> [Your task]:
Go through the entries below and copy every line that holds the word "divider".

----

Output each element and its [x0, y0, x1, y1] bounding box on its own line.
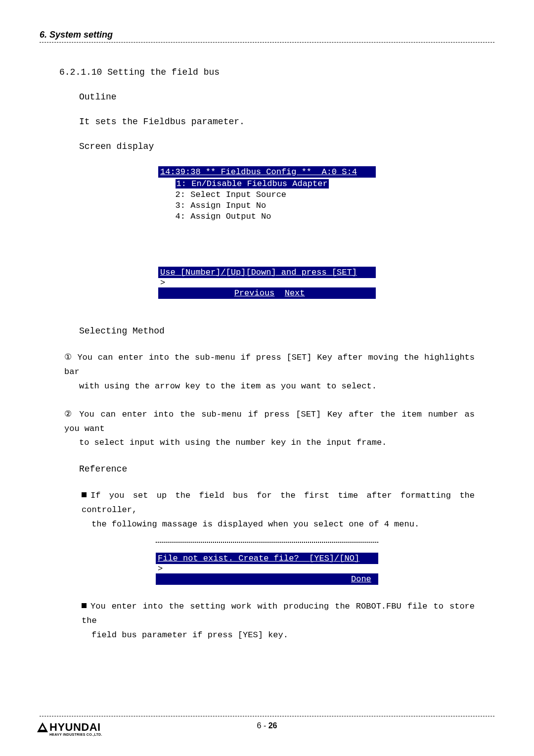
- next-button[interactable]: Next: [285, 288, 305, 298]
- menu-item-2-label: 2: Select Input Source: [176, 190, 286, 199]
- menu-item-1-label: 1: En/Disable Fieldbus Adapter: [176, 179, 329, 189]
- screen-display-heading: Screen display: [79, 142, 494, 151]
- ref1-line-2: the following massage is displayed when …: [91, 520, 419, 529]
- screen-menu-area: 1: En/Disable Fieldbus Adapter 2: Select…: [158, 178, 376, 267]
- page-num-value: 26: [268, 721, 277, 730]
- dialog-bottom-bar: Done: [156, 573, 378, 585]
- brand-subtitle: HEAVY INDUSTRIES CO.,LTD.: [49, 733, 102, 736]
- brand-logo: HYUNDAI HEAVY INDUSTRIES CO.,LTD.: [37, 721, 102, 736]
- step-1-line-2: with using the arrow key to the item as …: [79, 379, 475, 394]
- footer-divider: [40, 716, 494, 716]
- menu-item-4-label: 4: Assign Output No: [176, 212, 271, 221]
- ref2-line-2: field bus parameter if press [YES] key.: [91, 630, 288, 640]
- outline-heading: Outline: [79, 92, 494, 102]
- page-prefix: 6 -: [257, 721, 268, 730]
- brand-name: HYUNDAI: [49, 721, 101, 734]
- dialog-message: File not exist. Create file? [YES]/[NO]: [156, 553, 378, 564]
- screen-input-line[interactable]: >: [158, 278, 376, 287]
- create-file-dialog: File not exist. Create file? [YES]/[NO] …: [156, 542, 378, 585]
- reference-heading: Reference: [79, 464, 494, 474]
- step-2-line-1: ② You can enter into the sub-menu if pre…: [64, 410, 475, 433]
- outline-text: It sets the Fieldbus parameter.: [79, 117, 494, 127]
- screen-bottom-bar: Previous Next: [158, 287, 376, 299]
- menu-item-1[interactable]: 1: En/Disable Fieldbus Adapter: [160, 179, 374, 189]
- ref1-line-1: If you set up the field bus for the firs…: [82, 491, 475, 515]
- square-bullet-icon: [82, 492, 87, 497]
- square-bullet-icon: [82, 603, 87, 608]
- menu-item-2[interactable]: 2: Select Input Source: [160, 189, 374, 200]
- header-divider: [40, 42, 494, 43]
- menu-item-4[interactable]: 4: Assign Output No: [160, 211, 374, 222]
- page-header: 6. System setting: [40, 30, 494, 40]
- section-number: 6.2.1.10 Setting the field bus: [59, 67, 494, 77]
- triangle-icon: [37, 722, 48, 732]
- step-2: ② You can enter into the sub-menu if pre…: [64, 408, 475, 451]
- done-button[interactable]: Done: [351, 574, 371, 584]
- step-2-line-2: to select input with using the number ke…: [79, 436, 475, 450]
- fieldbus-config-screen: 14:39:38 ** Fieldbus Config ** A:0 S:4 1…: [158, 166, 376, 299]
- reference-bullet-1: If you set up the field bus for the firs…: [82, 489, 475, 532]
- screen-title-bar: 14:39:38 ** Fieldbus Config ** A:0 S:4: [158, 166, 376, 178]
- screen-hint-bar: Use [Number]/[Up][Down] and press [SET]: [158, 267, 376, 278]
- menu-item-3[interactable]: 3: Assign Input No: [160, 200, 374, 211]
- reference-bullet-2: You enter into the setting work with pro…: [82, 600, 475, 643]
- step-1: ① You can enter into the sub-menu if pre…: [64, 351, 475, 394]
- menu-item-3-label: 3: Assign Input No: [176, 201, 267, 210]
- step-1-line-1: ① You can enter into the sub-menu if pre…: [64, 353, 475, 377]
- selecting-method-heading: Selecting Method: [79, 326, 494, 336]
- ref2-line-1: You enter into the setting work with pro…: [82, 602, 475, 625]
- previous-button[interactable]: Previous: [234, 288, 275, 298]
- dialog-input-line[interactable]: >: [156, 564, 378, 573]
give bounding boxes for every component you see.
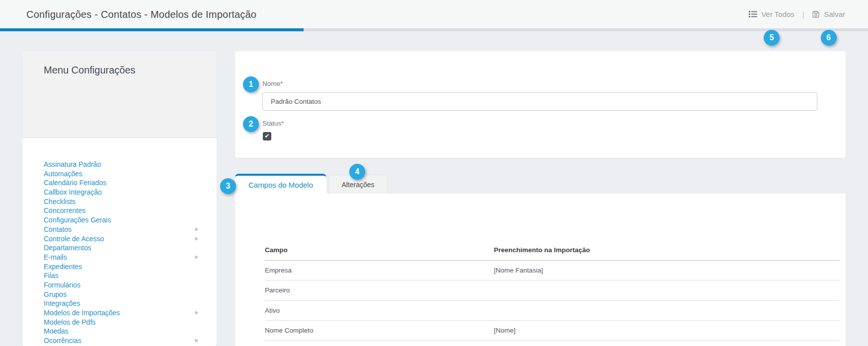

----

> [Expected answer]:
- footer-divider: [40, 716, 494, 716]
- header-divider: [40, 42, 494, 43]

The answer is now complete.